Segundo reportagem do G1 de março deste ano, em 2022, a cada seis horas uma mulher foi morta no Brasil vítima de feminicídio. Enquanto temos nossa rotina normal, acordando, trabalhando, estudando, curtindo, descansando e finalmente voltando a dormir, quatro mulheres perderam a vida graças ao feminicídio, ou seja, assassinadas por homens em uma situação doméstica e pelas consequências da desigualdade entre gêneros.

Quase 50 anos depois do caso de Angela Diniz, o número de feminicídios continua assustadoramente alto. Desde 2015, quando a Lei do Feminicídio entrou em vigor, o percentual deste crime relacionado ao número de assassinato de mulheres cresceu. Em 2018, ano que houve a primeira medição envolvendo todos os estados, a taxa era de 28,1%, enquanto ano passado a proporção chegou a 35,9%. Em outras palavras, das 3.930 mulheres que foram assassinadas em 2022, 1.410 foram vítimas fatais da violência doméstica ou semelhantes. 

Entretanto, é possível interpretar que, como o número de mulheres assassinadas mantém uma média próxima nos últimos seis anos (entre 3.800 e 4.500), esse crescimento proporcional pode estar ligado ao melhor preparo dos órgãos competentes em registrar corretamente o crime. Mas também é possível considerar o corte expressivo na verba para combate à violência doméstica que ocorreu durante o governo Bolsonaro, segundo as pesquisadoras Debora Piccirillo e Giane Silvestre declararam à mesma matéria do G1. 

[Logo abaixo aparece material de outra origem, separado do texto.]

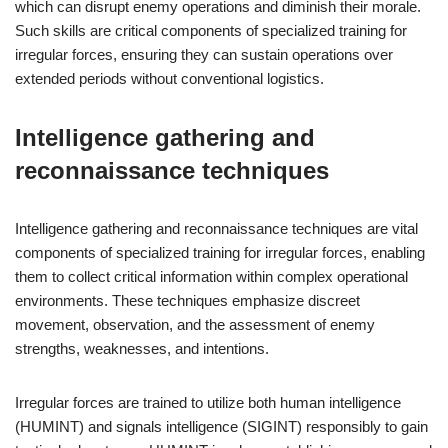
which can disrupt enemy operations and diminish their morale.
Such skills are critical components of specialized training for
irregular forces, ensuring they can sustain operations over
extended periods without conventional logistics.
Intelligence gathering and
reconnaissance techniques
Intelligence gathering and reconnaissance techniques are vital
components of specialized training for irregular forces, enabling
them to collect critical information within complex operational
environments. These techniques emphasize discreet
movement, observation, and the assessment of enemy
strengths, weaknesses, and intentions.
Irregular forces are trained to utilize both human intelligence
(HUMINT) and signals intelligence (SIGINT) responsibly to gain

Essa digressão sobre o assunto - enquanto deveríamos estar falando sobre o filme - é importante para demonstrar como ter produções que abordam o feminicídio são importantes para a conscientização do tema. 

“Queremos que nosso filme desperte as mulheres e os homens. Relacionamentos abusivos acontecem aos montes, temos ouvido isso a cada sessão do filme. É preciso dar voz e acho que um filme tem esse poder. Quando uma pessoa vê na tela aquilo que viveu ou vivenciou funciona como um ‘clic’”, explicou Hugo Prata. 

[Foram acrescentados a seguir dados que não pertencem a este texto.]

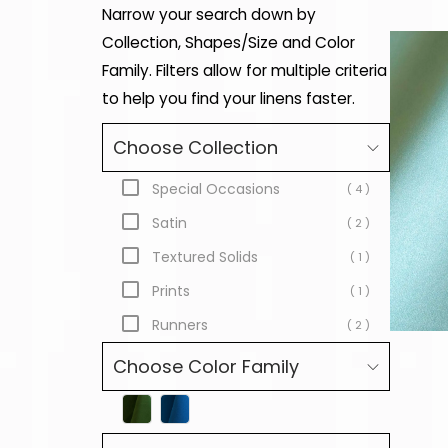
Narrow your search down by
Collection, Shapes/Size and Color
Family. Filters allow for multiple criteria
to help you find your linens faster.
Choose Collection
Special Occasions
( 4 )
Satin
( 2 )
Textured Solids
( 1 )
Prints
( 1 )
Runners
( 2 )
Choose Color Family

Angela está entrando em cartaz em um momento de retomada do audiovisual, onde é possível perceber que diferentes gêneros e narrativas vêm ganhando espaço nas telonas. Hugo ressaltou que é preciso uma conscientização de que o cinema é uma indústria importante na arrecadação de impostos e na formação da identidade cultural de um país: “A maioria dos ataques que sofremos nos últimos anos vieram da total ignorância desses dois fatores. A partir daí, os produtores, a Ancine e os distribuidores estão prontos para levar nosso audiovisual muito além”.

Além da direção de Hugo Prata, Angela conta com o roteiro de Duda Almeida e é uma produção da Bravura Cinematográfica com coprodução da Star Productions. O elenco conta com Isis Valverde interpretando a protagonista, além de Gabriel Braga Nunes, Alice Carvalho, Emilio Orciollo Netto, Bianca Bin, Carolina Manica, Gustavo Machado e Chris Couto.